**Task item**
Repeat the data word for word. Do not include the pictures.
-- Opening Marker --
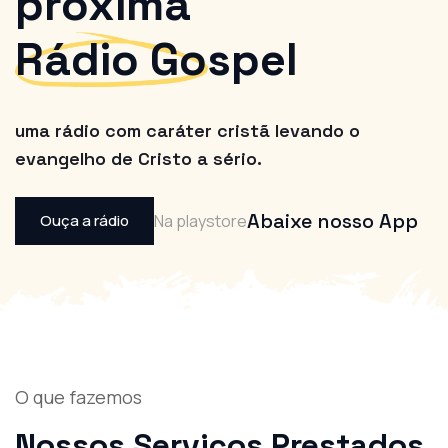
próxima
Rádio Gospel
uma rádio com caráter cristã levando o
evangelho de Cristo a sério.
Abaixe nosso App
Ouça a rádio
Na playstore
O que fazemos
Nossos Serviços
Prestados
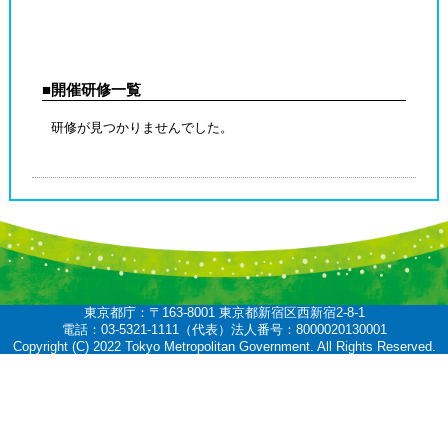
■開催研修一覧
研修が見つかりませんでした。
東京都庁：〒163-8001 東京都新宿区西新宿2-8-1
電話：03-5321-1111（代表）法人番号：8000020130001
Copyright (C) 2022 Tokyo Metropolitan Government. All Rights Reserved.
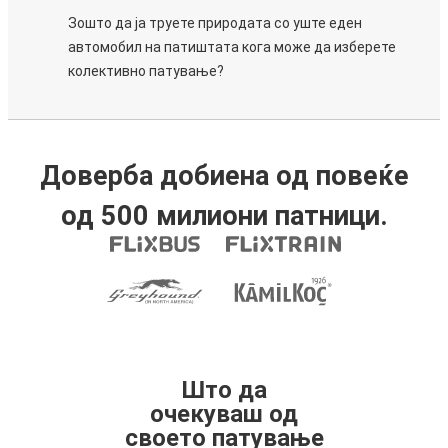
Зошто да ја труете природата со уште еден
автомобил на патиштата кога може да изберете
колективно патување?
Доверба добиена од повеќе
од 500 милиони патници.
Што да
очекуваш од
своето патување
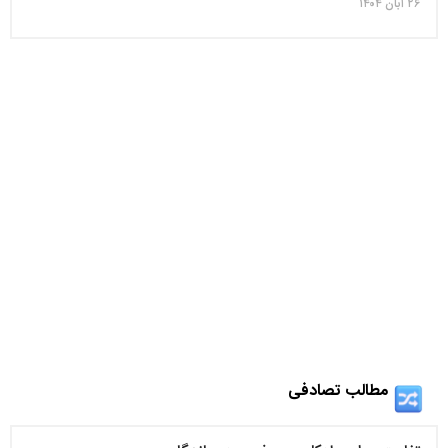
۲۶ آبان ۱۴۰۴
مطالب تصادفی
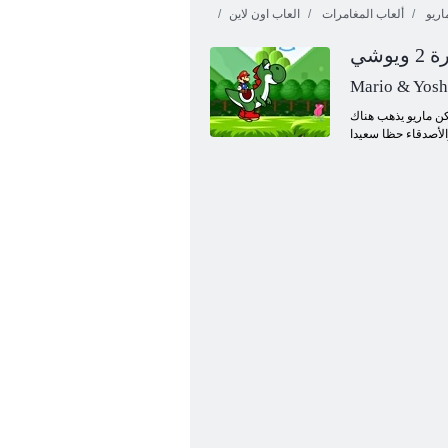
اريو
ألعاب المغامرات
العاب اون لاين
يوشي
Mario & Yoshi
كن ماريو يذهب هناك
FNF ﺺﻗﺮﻟﺍ ﻚﻴﻧﻮﺳﻭ ﻮﻳﺭﺎﻣ ﺮﺑﻮﺳ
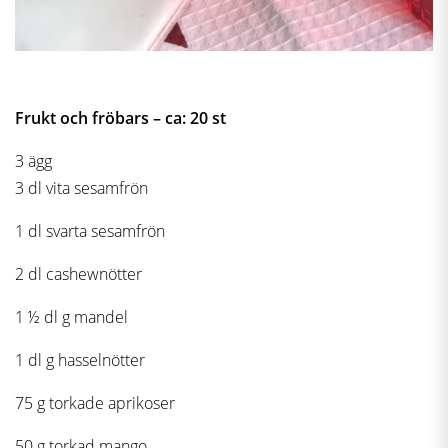
Frukt och fröbars – ca: 20 st
3 ägg
3 dl vita sesamfrön
1 dl svarta sesamfrön
2 dl cashewnötter
1 ½ dl g mandel
1 dl g hasselnötter
75 g torkade aprikoser
50 g torkad mango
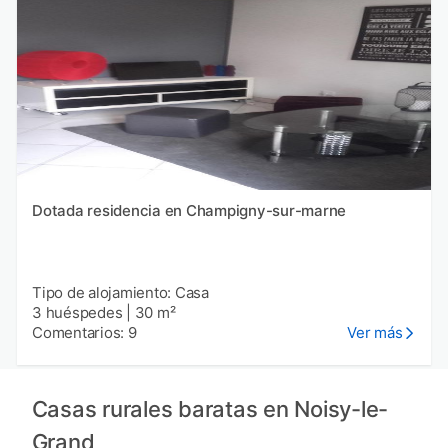
Dotada residencia en Champigny-sur-marne
Tipo de alojamiento: Casa
3 huéspedes
|
30 m²
Comentarios: 9
Ver más
Casas rurales baratas en Noisy-le-
Grand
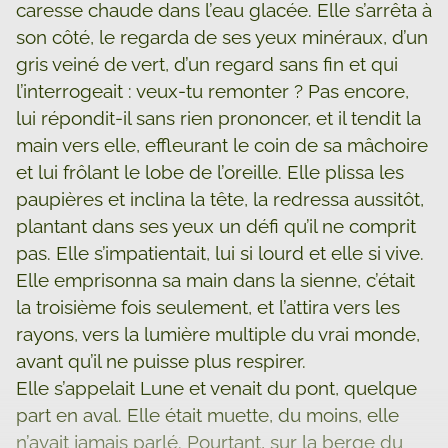
caresse chaude dans l’eau glacée. Elle s’arrêta à
son côté, le regarda de ses yeux minéraux, d’un
gris veiné de vert, d’un regard sans fin et qui
l’interrogeait : veux-tu remonter ? Pas encore,
lui répondit-il sans rien prononcer, et il tendit la
main vers elle, effleurant le coin de sa mâchoire
et lui frôlant le lobe de l’oreille. Elle plissa les
paupières et inclina la tête, la redressa aussitôt,
plantant dans ses yeux un défi qu’il ne comprit
pas. Elle s’impatientait, lui si lourd et elle si vive.
Elle emprisonna sa main dans la sienne, c’était
la troisième fois seulement, et l’attira vers les
rayons, vers la lumière multiple du vrai monde,
avant qu’il ne puisse plus respirer.
Elle s’appelait Lune et venait du pont, quelque
part en aval. Elle était muette, du moins, elle
n’avait jamais parlé. Pourtant, sur la berge du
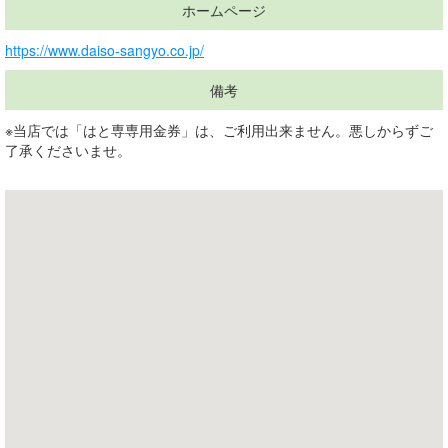
ホームページ
https://www.daiso-sangyo.co.jp/
備考
※当店では「はと専専用金券」は、ご利用出来ません。悪しからずご
了承くださいませ。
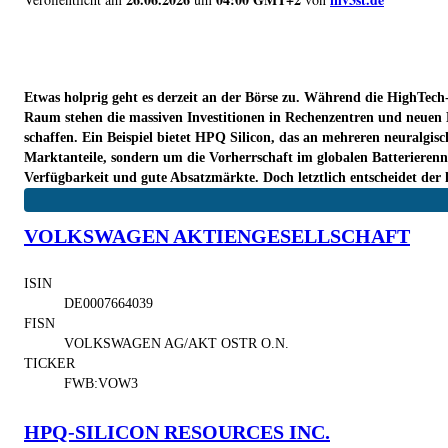
Etwas holprig geht es derzeit an der Börse zu. Während die HighTec
Raum stehen die massiven Investitionen in Rechenzentren und neuen 
schaffen. Ein Beispiel bietet HPQ Silicon, das an mehreren neuralgi
Marktanteile, sondern um die Vorherrschaft im globalen Batterierenne
Verfügbarkeit und gute Absatzmärkte. Doch letztlich entscheidet der 
VOLKSWAGEN AKTIENGESELLSCHAFT
ISIN
DE0007664039
FISN
VOLKSWAGEN AG/AKT OSTR O.N.
TICKER
FWB:VOW3
HPQ-SILICON RESOURCES INC.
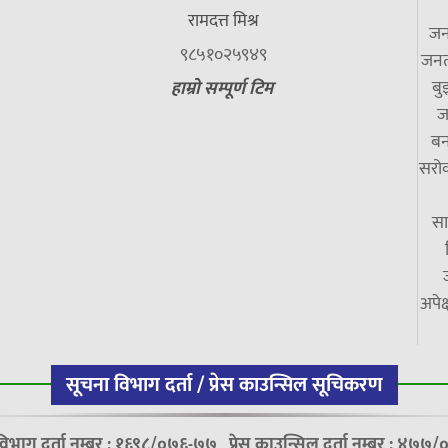
रामदत्त मिश्र
जन
९८५१०२५९४९
जनत
बु
हाम्रो सम्पूर्ण टिम
ज
बन
सरोक
सा
अपेक
सूचना विभाग दर्ता / प्रेस काउन्सिल सूचिकरण
विभाग दर्ता नम्बर : १६९८/०७६-७७
प्रेस काउन्सिल दर्ता नम्बर : ४७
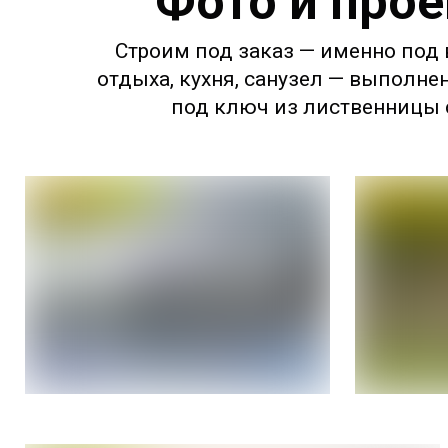
Фото и прое
Строим под заказ — именно под в
отдыха, кухня, санузел — выполне
под ключ из лиственницы с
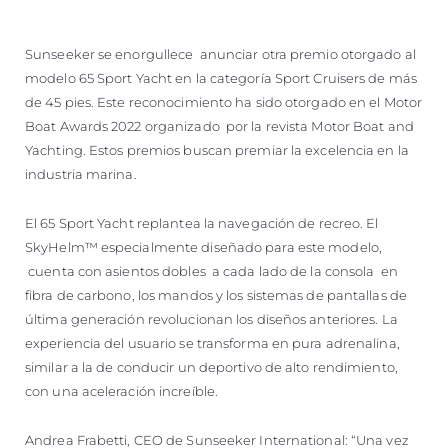
Sunseeker se enorgullece anunciar otra premio otorgado al
modelo 65 Sport Yacht en la categoría Sport Cruisers de más
de 45 pies. Este reconocimiento ha sido otorgado en el Motor
Boat Awards 2022 organizado por la revista Motor Boat and
Yachting. Estos premios buscan premiar la excelencia en la
industria marina.
El 65 Sport Yacht replantea la navegación de recreo. El
SkyHelm™ especialmente diseñado para este modelo,
cuenta con asientos dobles a cada lado de la consola en
fibra de carbono, los mandos y los sistemas de pantallas de
última generación revolucionan los diseños anteriores. La
experiencia del usuario se transforma en pura adrenalina,
similar a la de conducir un deportivo de alto rendimiento,
con una aceleración increíble.
Andrea Frabetti, CEO de Sunseeker International: “Una vez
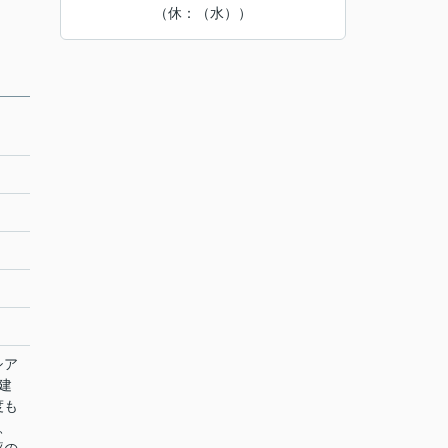
（休：（水））
シア
建
度も
、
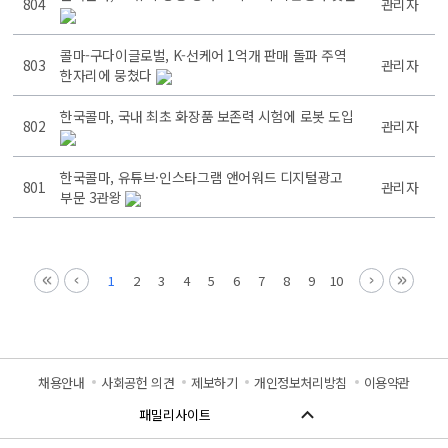
804
관리자
콜마-구다이글로벌, K-선케어 1억개 판매 돌파 주역
803
관리자
한자리에 뭉쳤다
한국콜마, 국내 최초 화장품 보존력 시험에 로봇 도입
802
관리자
한국콜마, 유튜브·인스타그램 앤어워드 디지털광고
801
관리자
부문 3관왕
1
2
3
4
5
6
7
8
9
10
채용안내
사회공헌 의견
제보하기
개인정보처리방침
이용약관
-- Closing Marker --
**Task output**
próxima
Rádio Gospel
uma rádio com caráter cristã levando o
evangelho de Cristo a sério.
Abaixe nosso App
Ouça a rádio
Na playstore
O que fazemos
Nossos Serviços
Prestados
■開催研修一覧
研修が見つかりませんでした。
東京都庁：〒163-8001 東京都新宿区西新宿2-8-1
電話：03-5321-1111（代表）法人番号：8000020130001
Copyright (C) 2022 Tokyo Metropolitan Government. All Rights Reserved.
Зошто да ја труете природата со уште еден
автомобил на патиштата кога може да изберете
колективно патување?
Доверба добиена од повеќе
од 500 милиони патници.
Што да
очекуваш од
своето патување
۲۶ آبان ۱۴۰۴
مطالب تصادفی
اريو
ألعاب المغامرات
العاب اون لاين
يوشي
Mario & Yoshi
كن ماريو يذهب هناك
FNF ﺺﻗﺮﻟﺍ ﻚﻴﻧﻮﺳﻭ ﻮﻳﺭﺎﻣ ﺮﺑﻮﺳ
Frukt och fröbars – ca: 20 st
3 ägg
3 dl vita sesamfrön
1 dl svarta sesamfrön
2 dl cashewnötter
1 ½ dl g mandel
1 dl g hasselnötter
75 g torkade aprikoser
50 g torkad mango
Dotada residencia en Champigny-sur-marne
Tipo de alojamiento: Casa
3 huéspedes
|
30 m²
Comentarios: 9
Ver más
Casas rurales baratas en Noisy-le-
Grand
caresse chaude dans l’eau glacée. Elle s’arrêta à
son côté, le regarda de ses yeux minéraux, d’un
gris veiné de vert, d’un regard sans fin et qui
l’interrogeait : veux-tu remonter ? Pas encore,
lui répondit-il sans rien prononcer, et il tendit la
main vers elle, effleurant le coin de sa mâchoire
et lui frôlant le lobe de l’oreille. Elle plissa les
paupières et inclina la tête, la redressa aussitôt,
plantant dans ses yeux un défi qu’il ne comprit
pas. Elle s’impatientait, lui si lourd et elle si vive.
Elle emprisonna sa main dans la sienne, c’était
la troisième fois seulement, et l’attira vers les
rayons, vers la lumière multiple du vrai monde,
avant qu’il ne puisse plus respirer.
Elle s’appelait Lune et venait du pont, quelque
part en aval. Elle était muette, du moins, elle
n’avait jamais parlé. Pourtant, sur la berge du
ホームページ
https://www.daiso-sangyo.co.jp/
備考
※当店では「はと専専用金券」は、ご利用出来ません。悪しからずご
了承くださいませ。
Etwas holprig geht es derzeit an der Börse zu. Während die HighTec
Raum stehen die massiven Investitionen in Rechenzentren und neuen 
schaffen. Ein Beispiel bietet HPQ Silicon, das an mehreren neuralgi
Marktanteile, sondern um die Vorherrschaft im globalen Batterierenne
Verfügbarkeit und gute Absatzmärkte. Doch letztlich entscheidet der 
VOLKSWAGEN AKTIENGESELLSCHAFT
ISIN
DE0007664039
FISN
VOLKSWAGEN AG/AKT OSTR O.N.
TICKER
FWB:VOW3
HPQ-SILICON RESOURCES INC.
रामदत्त मिश्र
जन
९८५१०२५९४९
जनत
बु
हाम्रो सम्पूर्ण टिम
ज
बन
सरोक
सा
अपेक
सूचना विभाग दर्ता / प्रेस काउन्सिल सूचिकरण
विभाग दर्ता नम्बर : १६९८/०७६-७७
प्रेस काउन्सिल दर्ता नम्बर : ४७
Фото и прое
Строим под заказ — именно под в
отдыха, кухня, санузел — выполне
под ключ из лиственницы с
Sunseeker se enorgullece anunciar otra premio otorgado al
modelo 65 Sport Yacht en la categoría Sport Cruisers de más
de 45 pies. Este reconocimiento ha sido otorgado en el Motor
Boat Awards 2022 organizado por la revista Motor Boat and
Yachting. Estos premios buscan premiar la excelencia en la
industria marina.
El 65 Sport Yacht replantea la navegación de recreo. El
SkyHelm™ especialmente diseñado para este modelo,
cuenta con asientos dobles a cada lado de la consola en
fibra de carbono, los mandos y los sistemas de pantallas de
última generación revolucionan los diseños anteriores. La
experiencia del usuario se transforma en pura adrenalina,
similar a la de conducir un deportivo de alto rendimiento,
con una aceleración increíble.
Andrea Frabetti, CEO de Sunseeker International: “Una vez
（休：（水））
シア
建
度も
、
804
관리자
콜마-구다이글로벌, K-선케어 1억개 판매 돌파 주역
803
관리자
한자리에 뭉쳤다
한국콜마, 국내 최초 화장품 보존력 시험에 로봇 도입
802
관리자
한국콜마, 유튜브·인스타그램 앤어워드 디지털광고
801
관리자
부문 3관왕
1
2
3
4
5
6
7
8
9
10
채용안내
사회공헌 의견
제보하기
개인정보처리방침
이용약관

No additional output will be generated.